Data supplied –
----------
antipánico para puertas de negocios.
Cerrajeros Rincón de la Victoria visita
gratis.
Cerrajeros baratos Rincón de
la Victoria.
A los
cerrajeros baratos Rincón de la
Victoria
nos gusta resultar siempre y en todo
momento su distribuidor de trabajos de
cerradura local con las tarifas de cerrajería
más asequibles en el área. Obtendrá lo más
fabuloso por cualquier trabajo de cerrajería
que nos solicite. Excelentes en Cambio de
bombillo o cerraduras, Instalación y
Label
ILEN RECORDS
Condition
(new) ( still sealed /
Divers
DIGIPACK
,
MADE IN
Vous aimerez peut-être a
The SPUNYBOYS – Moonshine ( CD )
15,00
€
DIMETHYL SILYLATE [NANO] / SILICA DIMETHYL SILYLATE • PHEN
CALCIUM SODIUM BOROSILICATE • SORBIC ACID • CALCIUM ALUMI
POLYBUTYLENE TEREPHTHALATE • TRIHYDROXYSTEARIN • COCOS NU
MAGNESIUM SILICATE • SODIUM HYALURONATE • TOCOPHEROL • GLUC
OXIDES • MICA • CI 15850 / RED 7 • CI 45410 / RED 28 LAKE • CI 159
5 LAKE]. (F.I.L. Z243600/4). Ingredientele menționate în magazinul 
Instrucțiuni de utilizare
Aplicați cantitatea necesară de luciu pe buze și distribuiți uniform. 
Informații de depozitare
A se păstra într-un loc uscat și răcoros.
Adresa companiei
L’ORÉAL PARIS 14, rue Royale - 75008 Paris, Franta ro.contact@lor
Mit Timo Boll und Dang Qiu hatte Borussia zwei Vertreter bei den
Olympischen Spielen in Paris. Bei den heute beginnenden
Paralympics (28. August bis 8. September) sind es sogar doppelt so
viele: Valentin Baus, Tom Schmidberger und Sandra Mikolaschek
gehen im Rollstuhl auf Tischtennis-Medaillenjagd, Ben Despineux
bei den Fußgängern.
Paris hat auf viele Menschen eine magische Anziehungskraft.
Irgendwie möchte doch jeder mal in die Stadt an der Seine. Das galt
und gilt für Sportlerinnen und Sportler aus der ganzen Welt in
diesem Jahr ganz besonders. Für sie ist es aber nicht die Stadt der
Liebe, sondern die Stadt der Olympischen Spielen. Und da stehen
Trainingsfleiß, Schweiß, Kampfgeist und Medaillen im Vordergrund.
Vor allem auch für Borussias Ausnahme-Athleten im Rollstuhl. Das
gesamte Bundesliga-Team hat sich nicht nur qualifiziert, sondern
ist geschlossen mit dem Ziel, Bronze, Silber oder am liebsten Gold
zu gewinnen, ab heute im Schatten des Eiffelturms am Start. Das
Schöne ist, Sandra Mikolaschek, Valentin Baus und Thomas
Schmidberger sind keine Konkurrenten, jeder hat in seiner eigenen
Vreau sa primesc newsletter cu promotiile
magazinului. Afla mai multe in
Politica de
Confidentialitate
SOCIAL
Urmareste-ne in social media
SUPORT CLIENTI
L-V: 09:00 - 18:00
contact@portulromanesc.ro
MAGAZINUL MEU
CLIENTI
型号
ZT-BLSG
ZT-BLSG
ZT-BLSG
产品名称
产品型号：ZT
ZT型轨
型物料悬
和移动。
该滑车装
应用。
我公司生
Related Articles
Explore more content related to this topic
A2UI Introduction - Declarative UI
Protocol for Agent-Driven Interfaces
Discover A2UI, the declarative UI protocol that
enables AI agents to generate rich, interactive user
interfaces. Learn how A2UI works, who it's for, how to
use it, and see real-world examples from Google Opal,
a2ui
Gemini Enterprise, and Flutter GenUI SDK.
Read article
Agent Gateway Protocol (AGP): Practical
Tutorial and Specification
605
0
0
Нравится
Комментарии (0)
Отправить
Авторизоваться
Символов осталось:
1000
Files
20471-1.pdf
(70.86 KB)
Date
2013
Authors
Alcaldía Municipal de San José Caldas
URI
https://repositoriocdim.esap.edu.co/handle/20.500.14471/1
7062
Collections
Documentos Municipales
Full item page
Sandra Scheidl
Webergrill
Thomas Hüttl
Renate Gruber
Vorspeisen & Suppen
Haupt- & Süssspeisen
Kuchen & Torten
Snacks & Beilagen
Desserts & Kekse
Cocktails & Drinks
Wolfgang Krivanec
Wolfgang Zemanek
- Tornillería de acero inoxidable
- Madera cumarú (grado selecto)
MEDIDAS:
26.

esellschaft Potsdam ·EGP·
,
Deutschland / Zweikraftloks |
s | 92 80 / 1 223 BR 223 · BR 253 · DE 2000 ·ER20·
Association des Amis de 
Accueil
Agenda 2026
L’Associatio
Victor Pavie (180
----------
Required action –
Among the lines above, find those with the string "sondern" and copy them.

The completed task –
Liebe, sondern die Stadt der Olympischen Spielen. Und da stehen
gesamte Bundesliga-Team hat sich nicht nur qualifiziert, sondern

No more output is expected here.